Once, the public looked up to the M.D. as a God. One whom had the skill to make the difference between life and death.

Now, because of The Reality that patients know, are so like my neighbor. Who was shunned and denied because there was no immediate exorbitant PAY OFF to the doc. You know, prostitutes won't perform either, unless it is financially worth their time. But, for the right money, they will cater to you.

Healthcare Reform is all about getting away from being controlled by the Almighty Buck, and Get Back to the Basics of HONEST, ETHICAL, FAIR, and competent care.

Docs willing to take the moral and ethical step forward, will be the Survivors of Reform. The rest, will have to prey on the uninformed and take your chances. Get what you can, as it will eventually fizzle you out of the marketplace. Hardly anyone sees you docs as Gods any more. If anything a part of the Ghod darn problem, instead. A big difference you need to acknowledge, and let it humble you a few notches.

Now is a time America HAS to come together in a unity of purpose, to focus on Quality of Care. Not poor-mouth or give less of your insight and skill, because the patient can't afford to leave a tip on the night table.

And Tort Reform? Yes, there's a need to MAKE IT EASIER for patients to detect when you screw up, because you discount the value THEY are entitled to, and you are negligent because you KNOW you can Get Away with It. Some CAPS are needed. But, as consumers, patients are disadvantaged enough. You screw up too bad, you GET screwed.
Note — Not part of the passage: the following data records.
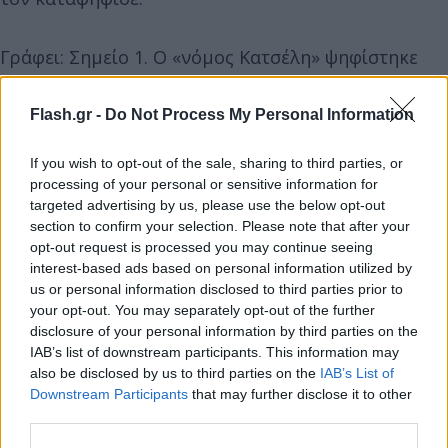
Γράφει: Σημείο 1. Ο «νόμος Κατσέλη» ψηφίστηκε
από την κυβέρνηση του ΠΑΣΟΚ, με την πιο σκληρή
τρόϊκα απέναντι.
Flash.gr -
Do Not Process My Personal Information
If you wish to opt-out of the sale, sharing to third parties, or
Σημείο 2. Χάρη στον «νόμο Κατσέλη» χιλιάδες
processing of your personal or sensitive information for
αδύναμοι δανειολήπτες διέσωσαν την κύρια
targeted advertising by us, please use the below opt-out
κατοικία τους από πλειστηριασμό τα χρόνια της
section to confirm your selection. Please note that after your
οικονομικής κρίσης.
opt-out request is processed you may continue seeing
interest-based ads based on personal information utilized by
us or personal information disclosed to third parties prior to
your opt-out. You may separately opt-out of the further
disclosure of your personal information by third parties on the
IAB’s list of downstream participants. This information may
also be disclosed by us to third parties on the
IAB’s List of
Downstream Participants
that may further disclose it to other
third parties.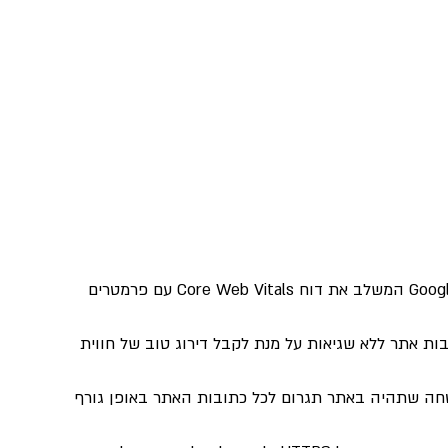
 חדש זמין כעת ב- Google Search Console המשלב את דוח Core Web Vitals עם פרמטרים 
ות אתר ללא שגיאות על מנת לקבל דירוג טוב של חווית 
טחה שתהיה באתר תגרום לכל כתובות האתר באופן גורף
That's justice.

Too bad that the public has no way to ASK A NURSE what doctor SHE or HE WOULD RECOMMEND, and what doc they wouldn't take their DOG to. Nurses HAVE a qualified Opinion, which patients are not privy, and usually see a doctor blindly, because an office is convenient to get to.

When I was dating, there was a social dinner at the home of friends. One who participated was a nurse. We chatted, and she listed local surgeons whom she felt were HORRIBLE. they had more patients DIE, more with post-op infections. Important things beyond bedside manner. Things that impact survival and prognosis. Things patient Consumers never get to hear about.

Yes, Reform is L-O-N-G overdue. Everyone will have some sacrifice to make. It’s about time. And the insurance and pharmaceutical industries ought to take the lead that ACTUALLY can benefit patients.